***** EXTRACTED INFORMATION
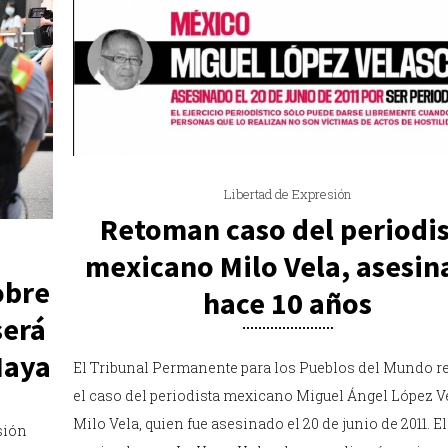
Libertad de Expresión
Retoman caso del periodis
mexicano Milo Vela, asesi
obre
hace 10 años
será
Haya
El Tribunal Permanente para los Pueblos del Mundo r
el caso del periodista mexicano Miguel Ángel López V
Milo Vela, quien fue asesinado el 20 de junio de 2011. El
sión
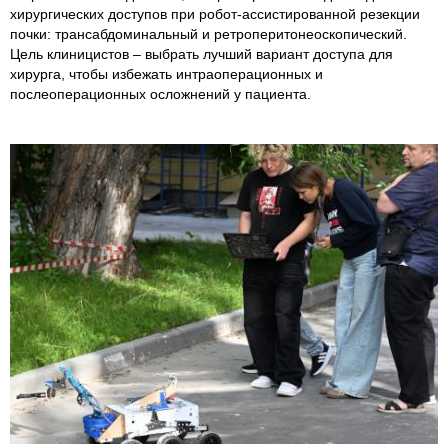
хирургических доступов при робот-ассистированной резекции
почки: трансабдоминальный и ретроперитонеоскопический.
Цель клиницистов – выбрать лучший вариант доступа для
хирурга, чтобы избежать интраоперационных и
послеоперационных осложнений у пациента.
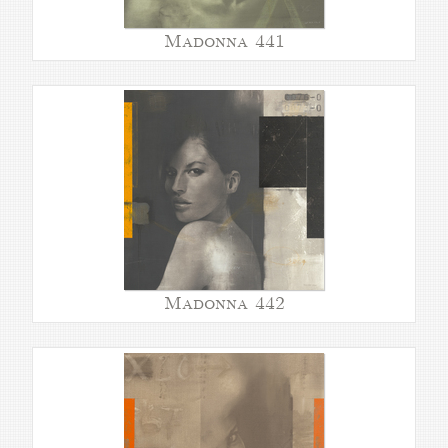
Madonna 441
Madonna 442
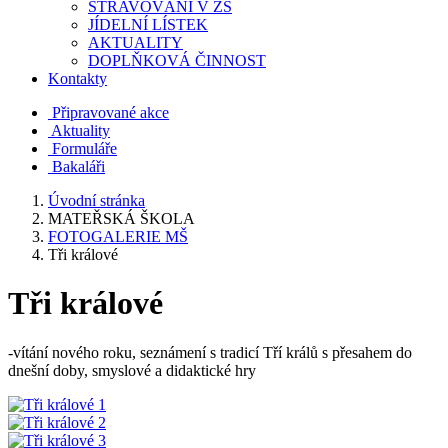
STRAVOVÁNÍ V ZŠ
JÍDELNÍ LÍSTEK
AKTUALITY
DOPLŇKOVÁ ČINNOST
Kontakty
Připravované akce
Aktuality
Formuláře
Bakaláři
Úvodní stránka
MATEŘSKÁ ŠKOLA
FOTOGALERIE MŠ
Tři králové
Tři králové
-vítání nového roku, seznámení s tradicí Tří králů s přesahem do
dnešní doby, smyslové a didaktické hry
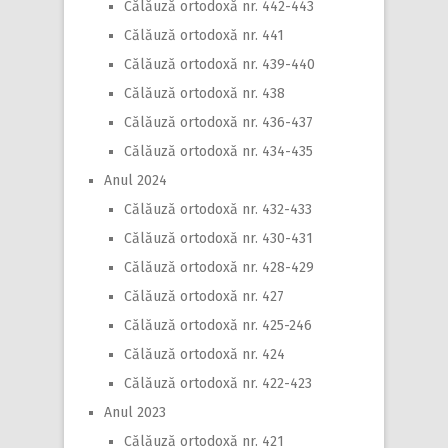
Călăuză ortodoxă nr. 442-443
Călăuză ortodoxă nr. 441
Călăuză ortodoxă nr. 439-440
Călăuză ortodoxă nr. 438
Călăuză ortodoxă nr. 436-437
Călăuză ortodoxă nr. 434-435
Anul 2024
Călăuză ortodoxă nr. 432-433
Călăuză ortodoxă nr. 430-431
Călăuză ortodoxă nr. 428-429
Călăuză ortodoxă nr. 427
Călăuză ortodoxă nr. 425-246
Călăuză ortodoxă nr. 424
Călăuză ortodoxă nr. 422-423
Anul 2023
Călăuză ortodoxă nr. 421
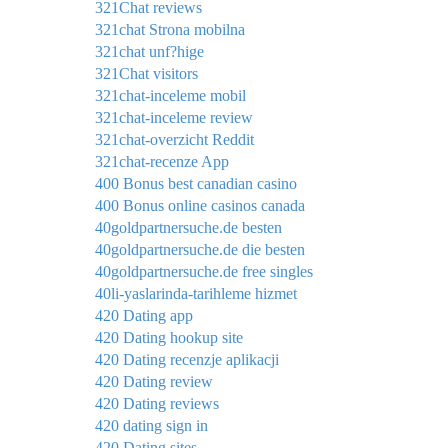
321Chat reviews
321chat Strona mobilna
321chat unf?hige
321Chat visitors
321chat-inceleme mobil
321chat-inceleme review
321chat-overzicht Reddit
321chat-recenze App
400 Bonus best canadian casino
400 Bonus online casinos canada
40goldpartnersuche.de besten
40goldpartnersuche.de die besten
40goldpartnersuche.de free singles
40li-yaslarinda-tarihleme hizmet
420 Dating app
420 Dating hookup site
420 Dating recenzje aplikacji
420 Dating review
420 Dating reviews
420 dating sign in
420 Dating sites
**********
- INSTRUCTIONS TO FOLLOW -
Leave out any pictures, please, and quote only the lines from the top of the data through the line that contains "послеоперационных осложнений у пациента.".

- OUTPUT BELOW -
Libertad de Expresión
Retoman caso del periodis
mexicano Milo Vela, asesi
obre
hace 10 años
será
Haya
El Tribunal Permanente para los Pueblos del Mundo r
el caso del periodista mexicano Miguel Ángel López V
Milo Vela, quien fue asesinado el 20 de junio de 2011. El
sión
хирургических доступов при робот-ассистированной резекции
почки: трансабдоминальный и ретроперитонеоскопический.
Цель клиницистов – выбрать лучший вариант доступа для
хирурга, чтобы избежать интраоперационных и
послеоперационных осложнений у пациента.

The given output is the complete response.